Brilliant is one of two alumni working at the center on American Street near Master. PPAC is a nonprofit that encourages the study and practice of photography in Philadelphia through educational opportunities for people of all skill levels.
Juliette Cook, a 1992 painting alumna and the development director at PPAC, wrote a proposal for a $20,000 grant that the center received from The National Endowment for the Arts last month. The grant was matched by funding from the Lynne and Harold Honickman Foundation.
Brilliant writes the curriculum for the teen program and runs it with the help of two teaching assistants.
About 75 students meet at the center Monday through Thursday for the program, which is free and open to any student at a public school in Philadelphia. Participants learn the basics of photography and are provided equipment to do their own work.

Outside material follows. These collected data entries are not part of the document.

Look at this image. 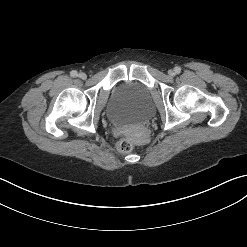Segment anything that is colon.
Returning <instances> with one entry per match:
<instances>
[{
  "label": "colon",
  "instance_id": "1",
  "mask_svg": "<svg viewBox=\"0 0 247 247\" xmlns=\"http://www.w3.org/2000/svg\"><path fill=\"white\" fill-rule=\"evenodd\" d=\"M133 148L134 141L129 137L123 138L117 146V149L120 153H129L133 150Z\"/></svg>",
  "mask_w": 247,
  "mask_h": 247
}]
</instances>
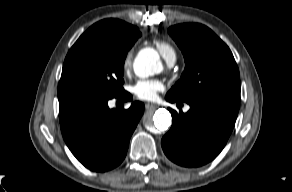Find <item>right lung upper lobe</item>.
<instances>
[{"label": "right lung upper lobe", "instance_id": "obj_1", "mask_svg": "<svg viewBox=\"0 0 292 192\" xmlns=\"http://www.w3.org/2000/svg\"><path fill=\"white\" fill-rule=\"evenodd\" d=\"M100 22L108 24L111 29H113L115 32L122 36H132L139 33L137 27L127 24L126 22L118 19H105Z\"/></svg>", "mask_w": 292, "mask_h": 192}]
</instances>
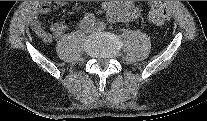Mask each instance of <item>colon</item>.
Returning <instances> with one entry per match:
<instances>
[{
    "mask_svg": "<svg viewBox=\"0 0 207 121\" xmlns=\"http://www.w3.org/2000/svg\"><path fill=\"white\" fill-rule=\"evenodd\" d=\"M148 18L156 25H164L170 19V9L166 2L153 1L149 4Z\"/></svg>",
    "mask_w": 207,
    "mask_h": 121,
    "instance_id": "colon-1",
    "label": "colon"
}]
</instances>
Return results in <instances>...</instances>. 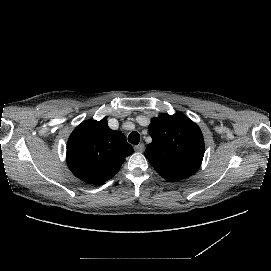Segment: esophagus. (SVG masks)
<instances>
[{
    "label": "esophagus",
    "mask_w": 271,
    "mask_h": 271,
    "mask_svg": "<svg viewBox=\"0 0 271 271\" xmlns=\"http://www.w3.org/2000/svg\"><path fill=\"white\" fill-rule=\"evenodd\" d=\"M134 150L136 152L142 153L145 150V144L144 143H140V144L136 145L134 147Z\"/></svg>",
    "instance_id": "obj_1"
}]
</instances>
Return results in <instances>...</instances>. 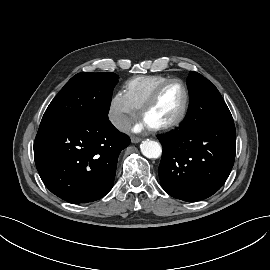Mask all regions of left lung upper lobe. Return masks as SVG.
<instances>
[{
	"instance_id": "left-lung-upper-lobe-1",
	"label": "left lung upper lobe",
	"mask_w": 270,
	"mask_h": 270,
	"mask_svg": "<svg viewBox=\"0 0 270 270\" xmlns=\"http://www.w3.org/2000/svg\"><path fill=\"white\" fill-rule=\"evenodd\" d=\"M189 106L198 123H233L232 115L217 88L205 77L191 71L187 79Z\"/></svg>"
}]
</instances>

Brilliant said he takes the time to meet each student and learn about their interest in photography and art.
“I feel like I give as much as I can, but [the students] give so much more back,” Brilliant said. “To see what they are coming up with and the creativity and the way they are thinking about pictures makes the whole day worth so much.”
Cook said she focuses on fundraising and the growth of PPAC through grant-writing and “conveying the organization’s potential to funders, press and stakeholders.”
“It involves telling the stories of the individuals that we impact,” Cook said. “Just sort of showing that when someone supports the organization that it’s really making a difference in people’s lives and telling the story of how art can make a difference.”
The grant will support a month-long residency program at the center for three artists.
“The grant is very impactful on many levels,” Cook said. “When other funders see that we are funded by The National Endowment of the Arts, it’s kind of a seal of approval. It’s a way that we can go to a funder and say, ‘We just got half of what we need to do this amazing program, and the National Endowment for the Arts is supporting it. Will you bring the other half to the table?’”
Brilliant and Cook said they both recognize the power of education and photography, and Temple shaped them into the artists and educators they are today.
“The diversity that is offered there is really outstanding,” Brilliant said. “For me, getting that access to all these different perspectives and learning more about everybody’s different worldviews and cultures really shaped me in a way that I honestly wasn’t expecting when going there.”
Cook said interacting with her peers at an institution like the Tyler School of Art showed her that creating art is a “collaborative experience.”
“The experience of art is something that happens between at least two people, between the maker and the viewer or the person experience,” Cook said. “You have to know how to communicate and collaborate.”